Arrowchis does not conduct the ritual lightly. It has deep spiritual meaning to Northern Utes.

"It's real," he said. "For us it's real, anyway."

The ceremony is not unlike one performed in Olympia, Greece, last November when the Olympic flame was kindled by a ray of sunlight. An actress playing the role of a high priestess placed the fire on an altar and petitioned the gods on behalf of those who would relay it to Salt Lake City.

"The ancients again bring us that source of connection to the divine," said Mitt Romney, Salt Lake Organizing Committee president.

Neither Arrowchis nor Nupa usually conduct public displays of their rituals, but they consented for the 2002 Winter Games.

"I think the spirit of my ancestors reached out and touched us and said, 'This is a good thing,' " said Nupa, clad in a cream-colored elk skin and a moose pelt.

Moab resident Jo Anne Simbeck, 59, arose at 3:30 a.m. to hike the dark Delicate Arch Trail for a spot at the lower bowl, too far away to hear Nupa's song.

"My only disappointment is that there was no music," she said. "I felt like bursting out and singing 'America the Beautiful.' "

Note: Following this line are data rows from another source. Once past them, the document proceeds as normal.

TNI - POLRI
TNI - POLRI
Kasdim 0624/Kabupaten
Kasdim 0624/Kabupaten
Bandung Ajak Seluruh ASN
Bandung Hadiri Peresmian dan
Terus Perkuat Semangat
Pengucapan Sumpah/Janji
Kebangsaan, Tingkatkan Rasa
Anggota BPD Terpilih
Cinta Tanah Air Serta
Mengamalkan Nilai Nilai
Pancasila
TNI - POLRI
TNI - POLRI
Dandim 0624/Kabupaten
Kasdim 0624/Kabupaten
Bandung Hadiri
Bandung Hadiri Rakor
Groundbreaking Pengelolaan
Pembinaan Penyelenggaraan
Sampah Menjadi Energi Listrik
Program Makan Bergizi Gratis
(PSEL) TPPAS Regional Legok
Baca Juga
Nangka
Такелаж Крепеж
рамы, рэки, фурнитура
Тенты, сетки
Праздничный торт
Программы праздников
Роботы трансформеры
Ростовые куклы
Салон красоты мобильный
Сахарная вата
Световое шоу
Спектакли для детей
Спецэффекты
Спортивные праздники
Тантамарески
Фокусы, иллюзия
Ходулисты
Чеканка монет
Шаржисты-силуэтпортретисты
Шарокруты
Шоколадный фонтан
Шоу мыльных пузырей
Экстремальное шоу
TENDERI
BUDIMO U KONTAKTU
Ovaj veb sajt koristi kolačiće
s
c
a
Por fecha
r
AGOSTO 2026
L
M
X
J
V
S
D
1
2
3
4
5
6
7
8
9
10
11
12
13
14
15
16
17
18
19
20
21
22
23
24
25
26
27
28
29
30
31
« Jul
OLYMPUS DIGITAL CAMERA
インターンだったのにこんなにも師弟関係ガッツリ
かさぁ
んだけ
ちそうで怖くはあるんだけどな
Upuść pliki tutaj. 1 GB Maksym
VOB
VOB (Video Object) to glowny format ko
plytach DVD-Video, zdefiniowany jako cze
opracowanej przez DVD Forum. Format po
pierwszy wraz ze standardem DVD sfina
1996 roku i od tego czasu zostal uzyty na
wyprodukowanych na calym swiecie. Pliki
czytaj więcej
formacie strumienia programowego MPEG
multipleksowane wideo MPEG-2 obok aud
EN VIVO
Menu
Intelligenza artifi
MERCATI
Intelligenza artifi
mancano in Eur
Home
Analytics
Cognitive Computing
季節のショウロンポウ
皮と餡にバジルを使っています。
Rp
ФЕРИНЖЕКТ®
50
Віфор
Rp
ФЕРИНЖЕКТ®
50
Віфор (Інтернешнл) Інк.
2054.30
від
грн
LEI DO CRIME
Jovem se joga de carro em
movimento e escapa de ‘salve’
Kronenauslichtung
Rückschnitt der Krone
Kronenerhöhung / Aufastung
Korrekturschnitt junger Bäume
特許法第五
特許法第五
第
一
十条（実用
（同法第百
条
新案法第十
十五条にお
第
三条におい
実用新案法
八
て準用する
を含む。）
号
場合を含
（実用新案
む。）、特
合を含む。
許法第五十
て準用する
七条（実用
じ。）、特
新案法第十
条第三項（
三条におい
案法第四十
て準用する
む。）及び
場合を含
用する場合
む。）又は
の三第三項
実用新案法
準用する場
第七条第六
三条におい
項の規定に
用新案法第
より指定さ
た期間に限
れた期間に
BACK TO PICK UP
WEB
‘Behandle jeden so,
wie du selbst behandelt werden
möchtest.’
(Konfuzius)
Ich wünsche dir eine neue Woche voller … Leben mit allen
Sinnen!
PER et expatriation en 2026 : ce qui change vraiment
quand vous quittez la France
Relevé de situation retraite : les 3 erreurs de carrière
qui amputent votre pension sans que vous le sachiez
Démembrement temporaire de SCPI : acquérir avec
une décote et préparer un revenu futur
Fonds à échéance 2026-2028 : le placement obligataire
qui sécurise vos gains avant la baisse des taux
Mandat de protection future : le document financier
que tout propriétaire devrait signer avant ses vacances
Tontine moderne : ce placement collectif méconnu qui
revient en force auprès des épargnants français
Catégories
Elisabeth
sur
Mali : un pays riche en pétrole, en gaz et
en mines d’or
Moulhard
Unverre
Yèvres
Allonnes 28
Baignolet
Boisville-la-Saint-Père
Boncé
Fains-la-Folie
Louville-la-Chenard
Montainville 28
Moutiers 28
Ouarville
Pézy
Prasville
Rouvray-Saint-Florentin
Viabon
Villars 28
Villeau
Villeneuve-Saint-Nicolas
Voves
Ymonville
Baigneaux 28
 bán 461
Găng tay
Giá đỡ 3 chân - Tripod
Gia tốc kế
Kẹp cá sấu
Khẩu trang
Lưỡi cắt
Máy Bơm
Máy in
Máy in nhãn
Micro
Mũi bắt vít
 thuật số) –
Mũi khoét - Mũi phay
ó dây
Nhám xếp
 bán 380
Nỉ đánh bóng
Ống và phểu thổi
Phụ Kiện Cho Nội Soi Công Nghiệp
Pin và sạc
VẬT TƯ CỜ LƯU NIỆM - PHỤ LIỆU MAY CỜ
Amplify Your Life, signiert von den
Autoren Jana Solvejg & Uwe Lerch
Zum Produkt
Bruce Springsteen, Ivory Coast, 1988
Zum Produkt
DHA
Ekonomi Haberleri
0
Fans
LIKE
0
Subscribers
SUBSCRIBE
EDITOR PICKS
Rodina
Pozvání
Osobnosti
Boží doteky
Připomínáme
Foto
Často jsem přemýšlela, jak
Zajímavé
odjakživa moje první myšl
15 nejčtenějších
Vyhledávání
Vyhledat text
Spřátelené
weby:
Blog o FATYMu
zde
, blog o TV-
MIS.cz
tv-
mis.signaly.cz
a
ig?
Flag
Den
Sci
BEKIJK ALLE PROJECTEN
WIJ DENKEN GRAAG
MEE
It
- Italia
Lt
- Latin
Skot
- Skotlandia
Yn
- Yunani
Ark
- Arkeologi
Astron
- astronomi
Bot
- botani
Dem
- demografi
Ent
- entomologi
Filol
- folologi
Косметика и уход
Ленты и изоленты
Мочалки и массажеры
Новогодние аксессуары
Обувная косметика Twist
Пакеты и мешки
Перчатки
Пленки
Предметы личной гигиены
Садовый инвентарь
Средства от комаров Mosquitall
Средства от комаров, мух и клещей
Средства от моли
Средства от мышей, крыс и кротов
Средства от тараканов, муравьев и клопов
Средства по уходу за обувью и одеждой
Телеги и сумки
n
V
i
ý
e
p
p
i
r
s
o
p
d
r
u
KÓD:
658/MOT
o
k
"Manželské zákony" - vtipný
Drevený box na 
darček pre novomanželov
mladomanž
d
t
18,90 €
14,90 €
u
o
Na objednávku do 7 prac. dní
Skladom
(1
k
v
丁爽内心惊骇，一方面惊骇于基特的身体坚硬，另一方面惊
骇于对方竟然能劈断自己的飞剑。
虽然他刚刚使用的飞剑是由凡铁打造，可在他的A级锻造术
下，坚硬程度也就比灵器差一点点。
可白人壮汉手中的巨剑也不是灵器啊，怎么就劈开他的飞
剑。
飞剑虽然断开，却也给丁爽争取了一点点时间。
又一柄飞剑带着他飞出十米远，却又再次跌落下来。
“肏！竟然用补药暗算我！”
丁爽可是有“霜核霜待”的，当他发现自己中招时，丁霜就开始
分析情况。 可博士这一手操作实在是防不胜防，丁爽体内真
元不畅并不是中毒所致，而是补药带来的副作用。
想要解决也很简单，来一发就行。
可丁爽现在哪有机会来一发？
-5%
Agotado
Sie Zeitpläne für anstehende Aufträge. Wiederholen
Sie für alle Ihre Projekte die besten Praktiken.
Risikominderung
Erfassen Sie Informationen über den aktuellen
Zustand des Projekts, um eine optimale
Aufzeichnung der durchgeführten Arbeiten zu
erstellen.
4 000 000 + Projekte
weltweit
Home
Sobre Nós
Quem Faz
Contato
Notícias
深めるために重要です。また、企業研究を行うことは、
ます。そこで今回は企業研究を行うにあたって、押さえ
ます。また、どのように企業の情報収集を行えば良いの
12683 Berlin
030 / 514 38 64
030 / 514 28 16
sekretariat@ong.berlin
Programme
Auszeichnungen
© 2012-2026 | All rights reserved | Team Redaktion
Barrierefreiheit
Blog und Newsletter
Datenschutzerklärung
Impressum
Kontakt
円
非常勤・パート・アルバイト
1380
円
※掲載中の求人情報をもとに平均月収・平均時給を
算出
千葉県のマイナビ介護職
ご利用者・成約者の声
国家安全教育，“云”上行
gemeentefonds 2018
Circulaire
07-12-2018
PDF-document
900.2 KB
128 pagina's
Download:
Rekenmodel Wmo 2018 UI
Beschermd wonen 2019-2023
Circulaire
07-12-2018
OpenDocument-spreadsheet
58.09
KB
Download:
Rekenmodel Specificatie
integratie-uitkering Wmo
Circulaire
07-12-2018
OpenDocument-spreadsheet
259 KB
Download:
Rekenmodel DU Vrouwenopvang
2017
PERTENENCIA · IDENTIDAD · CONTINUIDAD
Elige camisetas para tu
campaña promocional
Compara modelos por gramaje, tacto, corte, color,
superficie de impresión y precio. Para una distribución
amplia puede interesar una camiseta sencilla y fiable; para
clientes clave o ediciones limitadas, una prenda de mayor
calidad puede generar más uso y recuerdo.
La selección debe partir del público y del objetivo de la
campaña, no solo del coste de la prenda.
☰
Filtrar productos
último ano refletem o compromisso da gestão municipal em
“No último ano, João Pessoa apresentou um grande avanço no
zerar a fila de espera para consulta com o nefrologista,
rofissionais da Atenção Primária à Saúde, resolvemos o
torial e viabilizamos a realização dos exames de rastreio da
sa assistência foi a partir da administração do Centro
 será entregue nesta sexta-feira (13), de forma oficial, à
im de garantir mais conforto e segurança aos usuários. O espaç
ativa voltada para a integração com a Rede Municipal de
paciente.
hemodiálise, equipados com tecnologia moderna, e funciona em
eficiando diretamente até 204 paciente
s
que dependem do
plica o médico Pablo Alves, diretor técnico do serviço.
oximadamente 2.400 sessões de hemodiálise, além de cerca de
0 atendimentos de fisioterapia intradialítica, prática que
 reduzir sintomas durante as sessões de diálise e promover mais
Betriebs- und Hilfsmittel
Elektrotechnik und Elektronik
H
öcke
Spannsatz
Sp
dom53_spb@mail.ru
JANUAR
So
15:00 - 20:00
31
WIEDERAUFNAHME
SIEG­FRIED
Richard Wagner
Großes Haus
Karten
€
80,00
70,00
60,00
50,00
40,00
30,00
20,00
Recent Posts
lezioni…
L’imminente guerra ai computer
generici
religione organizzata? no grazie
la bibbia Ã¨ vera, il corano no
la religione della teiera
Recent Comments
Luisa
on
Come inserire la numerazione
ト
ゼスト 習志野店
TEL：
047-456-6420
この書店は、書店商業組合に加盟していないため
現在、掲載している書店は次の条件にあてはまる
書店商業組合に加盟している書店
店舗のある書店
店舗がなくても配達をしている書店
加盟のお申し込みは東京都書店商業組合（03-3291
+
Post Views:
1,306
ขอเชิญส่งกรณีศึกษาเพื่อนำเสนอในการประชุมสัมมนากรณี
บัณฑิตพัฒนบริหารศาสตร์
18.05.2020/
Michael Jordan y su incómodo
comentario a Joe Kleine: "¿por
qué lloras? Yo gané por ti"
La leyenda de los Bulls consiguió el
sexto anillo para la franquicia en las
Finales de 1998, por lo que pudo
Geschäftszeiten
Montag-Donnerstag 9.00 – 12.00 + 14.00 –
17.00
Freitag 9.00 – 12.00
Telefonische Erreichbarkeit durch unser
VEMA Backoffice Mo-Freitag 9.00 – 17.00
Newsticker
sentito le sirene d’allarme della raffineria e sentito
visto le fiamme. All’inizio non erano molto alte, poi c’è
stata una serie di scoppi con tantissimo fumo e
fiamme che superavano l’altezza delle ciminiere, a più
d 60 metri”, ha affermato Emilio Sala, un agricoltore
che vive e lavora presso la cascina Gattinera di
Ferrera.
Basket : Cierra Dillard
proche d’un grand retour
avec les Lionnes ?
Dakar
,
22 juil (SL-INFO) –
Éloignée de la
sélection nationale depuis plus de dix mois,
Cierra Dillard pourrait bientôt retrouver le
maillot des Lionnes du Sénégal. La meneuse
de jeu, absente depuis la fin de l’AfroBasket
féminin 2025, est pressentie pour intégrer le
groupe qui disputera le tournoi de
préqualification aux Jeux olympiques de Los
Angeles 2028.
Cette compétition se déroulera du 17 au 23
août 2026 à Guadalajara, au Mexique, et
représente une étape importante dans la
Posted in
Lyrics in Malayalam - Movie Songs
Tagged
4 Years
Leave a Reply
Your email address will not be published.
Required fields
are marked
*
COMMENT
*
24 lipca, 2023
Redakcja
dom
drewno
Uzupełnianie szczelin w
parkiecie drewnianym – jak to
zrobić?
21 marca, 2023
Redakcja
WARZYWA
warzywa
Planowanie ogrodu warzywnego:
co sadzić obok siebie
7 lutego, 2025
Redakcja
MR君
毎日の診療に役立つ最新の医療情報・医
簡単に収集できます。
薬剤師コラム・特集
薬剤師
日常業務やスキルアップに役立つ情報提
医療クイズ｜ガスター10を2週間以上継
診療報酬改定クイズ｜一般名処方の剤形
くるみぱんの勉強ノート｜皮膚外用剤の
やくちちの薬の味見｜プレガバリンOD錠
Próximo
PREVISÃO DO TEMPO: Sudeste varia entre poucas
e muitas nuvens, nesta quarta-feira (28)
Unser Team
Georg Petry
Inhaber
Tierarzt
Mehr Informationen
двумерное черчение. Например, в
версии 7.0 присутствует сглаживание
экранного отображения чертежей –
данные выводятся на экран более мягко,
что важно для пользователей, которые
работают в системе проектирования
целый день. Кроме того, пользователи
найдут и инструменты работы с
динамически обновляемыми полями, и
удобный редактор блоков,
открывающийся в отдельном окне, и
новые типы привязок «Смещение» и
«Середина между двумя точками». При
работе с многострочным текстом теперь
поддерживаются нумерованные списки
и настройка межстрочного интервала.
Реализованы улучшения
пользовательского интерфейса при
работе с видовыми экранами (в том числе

There also was a bit of what Moab is famous for in today's events.

Directly under the long shadow of Balanced Rock, Natalie Hettman, a 61-year-old National Park Service worker, put the lit torch into a PVC pipe latched to her back wheel and pedaled down the road on her old mountain bike.

"Well this area is known for its mountain biking, so it makes sense I'm biking it through," Hettman said. "It would have been fun if they would have let me go off road a little too, but that's OK."

The torch is scheduled to start Tuesday in St. George and end the day in Provo.